I wondered if anyone had a similarly simple and effective approach to archives.

Thanks in advance.


----------



## neuroanatomist (Jun 6, 2017)

I don't currently archive, but I'm ready. For RAW images and home movies, I maintain _five_ copies (laptop + 4). I have a pair of HDDs at home and another pair at work. One of each pair is a clone of my laptop SSD, the other gets just the RAWs and movies. The clones are maintained with SuperDuper, the RAWs/movies I just copy manually. 

My RAW and video libraries are organized by year. Once my SSD gets to the point where I need to free up space, I will delete the oldest 1-2 years of RAWs/movies from my laptop. At the next clone update, those files will be deleted from the backups as well, but they'll remain as archive copies on two external drives in separate locations. 

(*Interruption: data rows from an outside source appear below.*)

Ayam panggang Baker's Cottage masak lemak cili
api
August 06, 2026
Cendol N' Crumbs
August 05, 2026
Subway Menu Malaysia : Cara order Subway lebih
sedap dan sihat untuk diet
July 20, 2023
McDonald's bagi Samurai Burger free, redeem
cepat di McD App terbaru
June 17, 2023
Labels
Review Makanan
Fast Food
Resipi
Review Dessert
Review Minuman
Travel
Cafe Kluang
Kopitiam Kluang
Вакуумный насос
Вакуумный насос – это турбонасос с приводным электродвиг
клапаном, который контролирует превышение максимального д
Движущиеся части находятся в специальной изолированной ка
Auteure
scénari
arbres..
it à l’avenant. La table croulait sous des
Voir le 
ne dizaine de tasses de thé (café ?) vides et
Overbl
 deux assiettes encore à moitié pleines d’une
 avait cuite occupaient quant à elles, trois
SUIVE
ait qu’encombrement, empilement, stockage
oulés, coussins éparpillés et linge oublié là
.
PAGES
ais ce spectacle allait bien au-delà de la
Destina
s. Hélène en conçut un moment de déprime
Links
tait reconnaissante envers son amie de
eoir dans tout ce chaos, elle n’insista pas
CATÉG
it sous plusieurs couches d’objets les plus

I came close to needing to archive a couple of years ago, but I swapped my laptop's 500 GB HDD for a 1 TB SSD and bought some time (and a big performance boost – my laptop is a late 2011 17" MacBook Pro, and it still runs fine).


----------



## mnclayshooter (Jun 6, 2017)

In terms of what we do in our corporate office - terminology is the key in this discussion:

Backups are just that - disaster recovery - incremental - cover you for some set period(s) and then are expunged to make room for new backups. These are the immediate recovery of accidentally deleted files, lightning strike, HD crash etc. Risk is low to losing a backup, but we keep multiple incremental backups, just in case. 

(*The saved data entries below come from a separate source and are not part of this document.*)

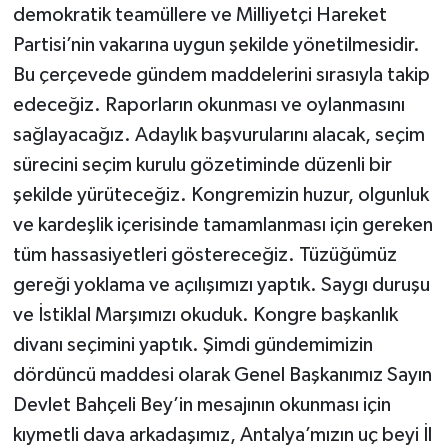
demokratik teamüllere ve Milliyetçi Hareket
Partisi’nin vakarına uygun şekilde yönetilmesidir.
Bu çerçevede gündem maddelerini sırasıyla takip
edeceğiz. Raporların okunması ve oylanmasını
sağlayacağız. Adaylık başvurularını alacak, seçim
sürecini seçim kurulu gözetiminde düzenli bir
şekilde yürüteceğiz. Kongremizin huzur, olgunluk
ve kardeşlik içerisinde tamamlanması için gereken
tüm hassasiyetleri göstereceğiz. Tüzüğümüz
gereği yoklama ve açılışımızı yaptık. Saygı duruşu
ve İstiklal Marşımızı okuduk. Kongre başkanlık
divanı seçimini yaptık. Şimdi gündemimizin
dördüncü maddesi olarak Genel Başkanımız Sayın
Devlet Bahçeli Bey’in mesajının okunması için
kıymetli dava arkadaşımız, Antalya’mızın uç beyi İl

Archives are files that are old and are kept for "archival" purposes (imagine the audacity of us to call them archives - ha!). We maintain a main archive that is accessible if need be (think Read-only RAID configured NAS that is kept online - except super-sized for corporate use) - it's slower than the main network storage, but it is rarely accessed, so that's ok.... it is also backed up via offline copy (dupicate copies of array disks) and for good measure, it's also archived and stored in an off-site facility.. We don't typically mix media too much, however some of the archive is old enough that it is on tapes and optical disks. Modernization of them hasn't been a big priority. 

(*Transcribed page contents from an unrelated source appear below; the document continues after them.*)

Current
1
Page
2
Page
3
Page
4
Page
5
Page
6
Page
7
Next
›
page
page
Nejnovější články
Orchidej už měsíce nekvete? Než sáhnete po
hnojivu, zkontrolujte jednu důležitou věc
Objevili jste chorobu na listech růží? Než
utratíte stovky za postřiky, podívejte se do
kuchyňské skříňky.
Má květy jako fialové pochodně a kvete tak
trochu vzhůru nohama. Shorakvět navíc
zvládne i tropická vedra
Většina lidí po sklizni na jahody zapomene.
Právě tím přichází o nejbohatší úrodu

For home use, you could pretty easily (and cheaply) keep a RAID 1 NAS for your archive. The Drobo or something like it (WD, SIIG, etc NAS) can store a nearly obscene amount of data in redundant form. If you're concerned, you can get a second one and have them back each other up. That should free up quite a bit of space on your working drive(s). You could, in theory, then also power down the NAS(es) once you're satisfied that you've made sufficient redundant archives and only power it on when you need to access it... that will greatly reduce potential for spindle/HD mechanical failure. Take the drives out, and put one in a safe deposit box at the bank or your office etc.. and keep the other at home for use when needed. Set a calendar appt to make new updates annually, quarterly, monthly etc as needed for new archived stuff. 

Just my two cents.


----------



## Mt Spokane Photography (Jun 7, 2017)

There really is no reliable archiving system for digital data. Certainly, a hard drive or SSD is not going to be reliable to retrieve files 50 or 100 years from now. M Disks have had some adherents who say they are good for 1000 years, but they are extremely expensive. 4 TB of "M" disks could cost around $480.00!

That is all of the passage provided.